What the exercise asks: Write out each entry again. Keep every word exactly as it is.

Dataset entries:
####################

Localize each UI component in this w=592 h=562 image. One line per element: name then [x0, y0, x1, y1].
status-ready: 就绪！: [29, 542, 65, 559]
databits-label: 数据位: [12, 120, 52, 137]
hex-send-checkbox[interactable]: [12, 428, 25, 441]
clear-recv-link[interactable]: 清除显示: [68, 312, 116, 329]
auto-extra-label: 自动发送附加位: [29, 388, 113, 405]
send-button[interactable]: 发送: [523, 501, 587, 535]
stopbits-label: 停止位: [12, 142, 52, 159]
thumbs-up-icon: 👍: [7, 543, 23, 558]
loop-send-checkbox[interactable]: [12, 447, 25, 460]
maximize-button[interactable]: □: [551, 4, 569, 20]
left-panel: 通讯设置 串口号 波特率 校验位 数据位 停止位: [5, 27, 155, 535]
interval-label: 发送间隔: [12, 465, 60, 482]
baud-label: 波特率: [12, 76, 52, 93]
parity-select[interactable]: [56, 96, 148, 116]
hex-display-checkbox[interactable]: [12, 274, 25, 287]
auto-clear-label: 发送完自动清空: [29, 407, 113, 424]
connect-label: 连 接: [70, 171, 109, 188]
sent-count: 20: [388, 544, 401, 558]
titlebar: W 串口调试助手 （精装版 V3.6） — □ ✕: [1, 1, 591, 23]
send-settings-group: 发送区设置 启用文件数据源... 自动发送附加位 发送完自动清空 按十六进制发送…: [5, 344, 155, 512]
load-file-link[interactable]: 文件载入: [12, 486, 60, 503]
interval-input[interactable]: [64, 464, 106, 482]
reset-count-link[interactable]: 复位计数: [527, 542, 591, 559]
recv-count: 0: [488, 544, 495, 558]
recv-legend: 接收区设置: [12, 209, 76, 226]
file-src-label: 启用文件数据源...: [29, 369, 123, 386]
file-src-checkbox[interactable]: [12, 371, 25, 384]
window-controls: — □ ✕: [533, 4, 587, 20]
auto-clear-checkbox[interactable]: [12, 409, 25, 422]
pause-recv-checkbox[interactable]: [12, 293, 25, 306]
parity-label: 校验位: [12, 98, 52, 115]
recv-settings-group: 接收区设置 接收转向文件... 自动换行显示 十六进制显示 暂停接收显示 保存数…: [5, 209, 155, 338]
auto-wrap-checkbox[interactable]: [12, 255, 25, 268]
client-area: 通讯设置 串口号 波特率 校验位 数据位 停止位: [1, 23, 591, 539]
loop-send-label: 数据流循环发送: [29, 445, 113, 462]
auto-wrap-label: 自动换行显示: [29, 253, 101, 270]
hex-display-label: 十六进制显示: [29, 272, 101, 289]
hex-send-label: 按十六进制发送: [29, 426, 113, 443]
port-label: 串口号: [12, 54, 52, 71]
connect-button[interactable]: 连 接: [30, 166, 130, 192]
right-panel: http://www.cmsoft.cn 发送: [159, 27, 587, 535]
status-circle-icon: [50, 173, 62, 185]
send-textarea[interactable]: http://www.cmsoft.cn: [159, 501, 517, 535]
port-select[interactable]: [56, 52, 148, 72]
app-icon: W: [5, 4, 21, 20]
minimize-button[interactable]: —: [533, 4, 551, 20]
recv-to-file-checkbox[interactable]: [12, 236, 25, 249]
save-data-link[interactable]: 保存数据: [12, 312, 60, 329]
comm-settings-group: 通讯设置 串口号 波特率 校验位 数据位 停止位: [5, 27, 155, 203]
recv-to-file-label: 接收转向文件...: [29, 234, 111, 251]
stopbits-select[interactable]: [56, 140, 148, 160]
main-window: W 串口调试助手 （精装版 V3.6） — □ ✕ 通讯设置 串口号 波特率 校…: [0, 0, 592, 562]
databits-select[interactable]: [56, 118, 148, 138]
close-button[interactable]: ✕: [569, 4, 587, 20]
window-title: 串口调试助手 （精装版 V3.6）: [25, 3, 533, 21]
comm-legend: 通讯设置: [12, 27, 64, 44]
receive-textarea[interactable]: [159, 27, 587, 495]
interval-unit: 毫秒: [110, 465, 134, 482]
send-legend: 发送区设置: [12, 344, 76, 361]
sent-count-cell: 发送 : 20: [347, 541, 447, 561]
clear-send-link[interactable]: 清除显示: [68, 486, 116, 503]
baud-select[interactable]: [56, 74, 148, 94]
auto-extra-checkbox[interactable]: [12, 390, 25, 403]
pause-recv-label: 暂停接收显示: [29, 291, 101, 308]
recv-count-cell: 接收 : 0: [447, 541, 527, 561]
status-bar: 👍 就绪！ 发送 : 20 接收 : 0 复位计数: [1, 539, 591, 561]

####################

Response to this exercise:
Localize each UI component in this w=592 h=562 image. One line per element: name then [x0, y0, x1, y1].
status-ready: 就绪！: [29, 542, 65, 559]
databits-label: 数据位: [12, 120, 52, 137]
hex-send-checkbox[interactable]: [12, 428, 25, 441]
clear-recv-link[interactable]: 清除显示: [68, 312, 116, 329]
auto-extra-label: 自动发送附加位: [29, 388, 113, 405]
send-button[interactable]: 发送: [523, 501, 587, 535]
stopbits-label: 停止位: [12, 142, 52, 159]
thumbs-up-icon: 👍: [7, 543, 23, 558]
loop-send-checkbox[interactable]: [12, 447, 25, 460]
maximize-button[interactable]: □: [551, 4, 569, 20]
left-panel: 通讯设置 串口号 波特率 校验位 数据位 停止位: [5, 27, 155, 535]
interval-label: 发送间隔: [12, 465, 60, 482]
baud-label: 波特率: [12, 76, 52, 93]
parity-select[interactable]: [56, 96, 148, 116]
hex-display-checkbox[interactable]: [12, 274, 25, 287]
auto-clear-label: 发送完自动清空: [29, 407, 113, 424]
connect-label: 连 接: [70, 171, 109, 188]
sent-count: 20: [388, 544, 401, 558]
titlebar: W 串口调试助手 （精装版 V3.6） — □ ✕: [1, 1, 591, 23]
send-settings-group: 发送区设置 启用文件数据源... 自动发送附加位 发送完自动清空 按十六进制发送…: [5, 344, 155, 512]
load-file-link[interactable]: 文件载入: [12, 486, 60, 503]
interval-input[interactable]: [64, 464, 106, 482]
reset-count-link[interactable]: 复位计数: [527, 542, 591, 559]
recv-count: 0: [488, 544, 495, 558]
recv-legend: 接收区设置: [12, 209, 76, 226]
file-src-label: 启用文件数据源...: [29, 369, 123, 386]
file-src-checkbox[interactable]: [12, 371, 25, 384]
window-controls: — □ ✕: [533, 4, 587, 20]
auto-clear-checkbox[interactable]: [12, 409, 25, 422]
pause-recv-checkbox[interactable]: [12, 293, 25, 306]
parity-label: 校验位: [12, 98, 52, 115]
recv-settings-group: 接收区设置 接收转向文件... 自动换行显示 十六进制显示 暂停接收显示 保存数…: [5, 209, 155, 338]
auto-wrap-checkbox[interactable]: [12, 255, 25, 268]
client-area: 通讯设置 串口号 波特率 校验位 数据位 停止位: [1, 23, 591, 539]
loop-send-label: 数据流循环发送: [29, 445, 113, 462]
auto-wrap-label: 自动换行显示: [29, 253, 101, 270]
hex-display-label: 十六进制显示: [29, 272, 101, 289]
hex-send-label: 按十六进制发送: [29, 426, 113, 443]
port-label: 串口号: [12, 54, 52, 71]
connect-button[interactable]: 连 接: [30, 166, 130, 192]
right-panel: http://www.cmsoft.cn 发送: [159, 27, 587, 535]
status-circle-icon: [50, 173, 62, 185]
send-textarea[interactable]: http://www.cmsoft.cn: [159, 501, 517, 535]
port-select[interactable]: [56, 52, 148, 72]
app-icon: W: [5, 4, 21, 20]
minimize-button[interactable]: —: [533, 4, 551, 20]
recv-to-file-checkbox[interactable]: [12, 236, 25, 249]
save-data-link[interactable]: 保存数据: [12, 312, 60, 329]
comm-settings-group: 通讯设置 串口号 波特率 校验位 数据位 停止位: [5, 27, 155, 203]
recv-to-file-label: 接收转向文件...: [29, 234, 111, 251]
stopbits-select[interactable]: [56, 140, 148, 160]
main-window: W 串口调试助手 （精装版 V3.6） — □ ✕ 通讯设置 串口号 波特率 校…: [0, 0, 592, 562]
databits-select[interactable]: [56, 118, 148, 138]
close-button[interactable]: ✕: [569, 4, 587, 20]
window-title: 串口调试助手 （精装版 V3.6）: [25, 3, 533, 21]
comm-legend: 通讯设置: [12, 27, 64, 44]
receive-textarea[interactable]: [159, 27, 587, 495]
interval-unit: 毫秒: [110, 465, 134, 482]
send-legend: 发送区设置: [12, 344, 76, 361]
sent-count-cell: 发送 : 20: [347, 541, 447, 561]
clear-send-link[interactable]: 清除显示: [68, 486, 116, 503]
baud-select[interactable]: [56, 74, 148, 94]
auto-extra-checkbox[interactable]: [12, 390, 25, 403]
pause-recv-label: 暂停接收显示: [29, 291, 101, 308]
recv-count-cell: 接收 : 0: [447, 541, 527, 561]
status-bar: 👍 就绪！ 发送 : 20 接收 : 0 复位计数: [1, 539, 591, 561]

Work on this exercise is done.